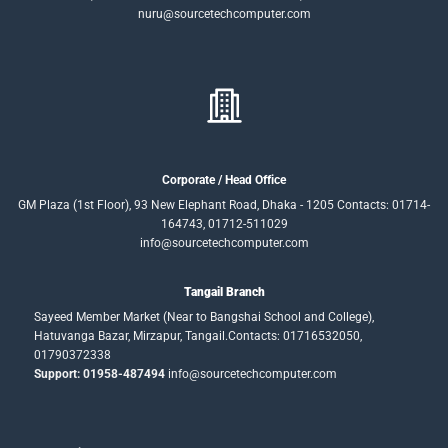
nuru@sourcetechcomputer.com
Corporate / Head Office
GM Plaza (1st Floor), 93 New Elephant Road, Dhaka - 1205 Contacts: 01714-
164743, 01712-511029
info@sourcetechcomputer.com
Tangail Branch
Sayeed Member Market (Near to Bangshai School and College),
Hatuvanga Bazar, Mirzapur, Tangail.Contacts: 01716532050,
01790372338
Support: 01958-487494
info@sourcetechcomputer.com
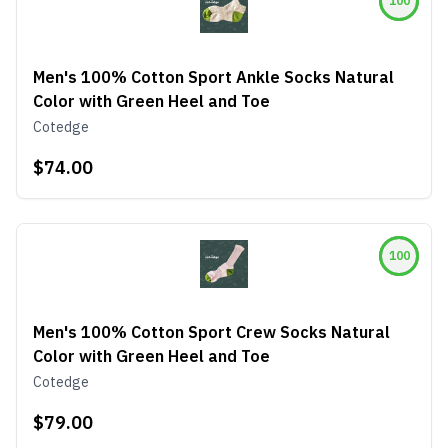
100
Men's 100% Cotton Sport Ankle Socks Natural
Color with Green Heel and Toe
Cotedge
$74.00
100
Men's 100% Cotton Sport Crew Socks Natural
Color with Green Heel and Toe
Cotedge
$79.00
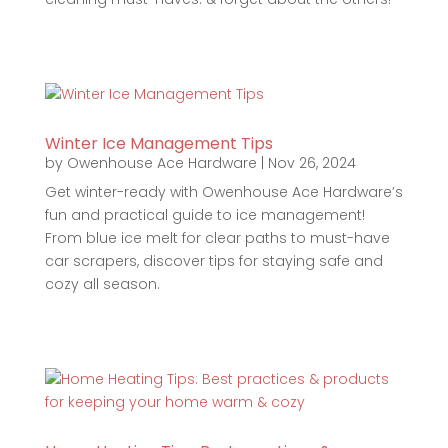
Winter Ice Management Tips
by
Owenhouse Ace Hardware
|
Nov 26, 2024
Get winter-ready with Owenhouse Ace Hardware’s
fun and practical guide to ice management!
From blue ice melt for clear paths to must-have
car scrapers, discover tips for staying safe and
cozy all season.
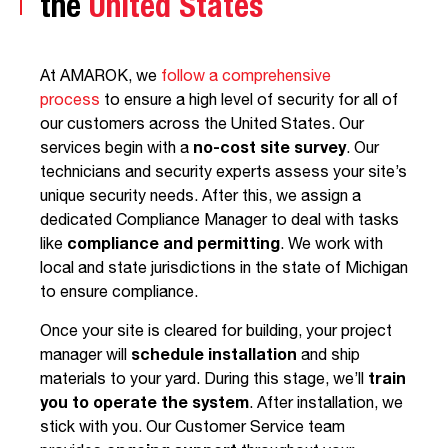
the
United States
At AMAROK, we
follow a comprehensive
process
to ensure a high level of security for all of
our customers across the United States. Our
services begin with a
no-cost site survey
. Our
technicians and security experts assess your site’s
unique security needs. After this, we assign a
dedicated Compliance Manager to deal with tasks
like
compliance and permitting
. We work with
local and state jurisdictions in the state of Michigan
to ensure compliance.
Once your site is cleared for building, your project
manager will
schedule installation
and ship
materials to your yard. During this stage, we’ll
train
you to operate the system
. After installation, we
stick with you. Our Customer Service team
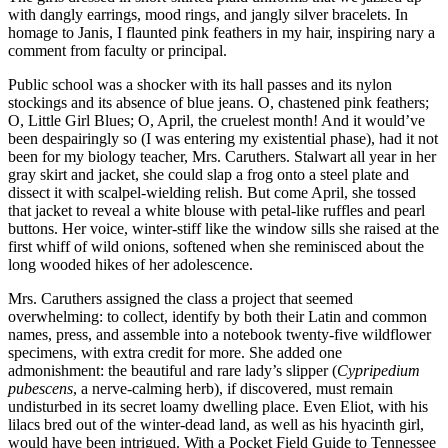
with dangly earrings, mood rings, and jangly silver bracelets. In
homage to Janis, I flaunted pink feathers in my hair, inspiring nary a
comment from faculty or principal.
Public school was a shocker with its hall passes and its nylon
stockings and its absence of blue jeans. O, chastened pink feathers;
O, Little Girl Blues; O, April, the cruelest month! And it would’ve
been despairingly so (I was entering my existential phase), had it not
been for my biology teacher, Mrs. Caruthers. Stalwart all year in her
gray skirt and jacket, she could slap a frog onto a steel plate and
dissect it with scalpel-wielding relish. But come April, she tossed
that jacket to reveal a white blouse with petal-like ruffles and pearl
buttons. Her voice, winter-stiff like the window sills she raised at the
first whiff of wild onions, softened when she reminisced about the
long wooded hikes of her adolescence.
Mrs. Caruthers assigned the class a project that seemed
overwhelming: to collect, identify by both their Latin and common
names, press, and assemble into a notebook twenty-five wildflower
specimens, with extra credit for more. She added one
admonishment: the beautiful and rare lady’s slipper (
Cypripedium
pubescens
, a nerve-calming herb), if discovered, must remain
undisturbed in its secret loamy dwelling place. Even Eliot, with his
lilacs bred out of the winter-dead land, as well as his hyacinth girl,
would have been intrigued. With a Pocket Field Guide to Tennessee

|---|

Every line above that includes the string "United" needs to be copied.

ANSWER BOX:
United States
our customers across the United States. Our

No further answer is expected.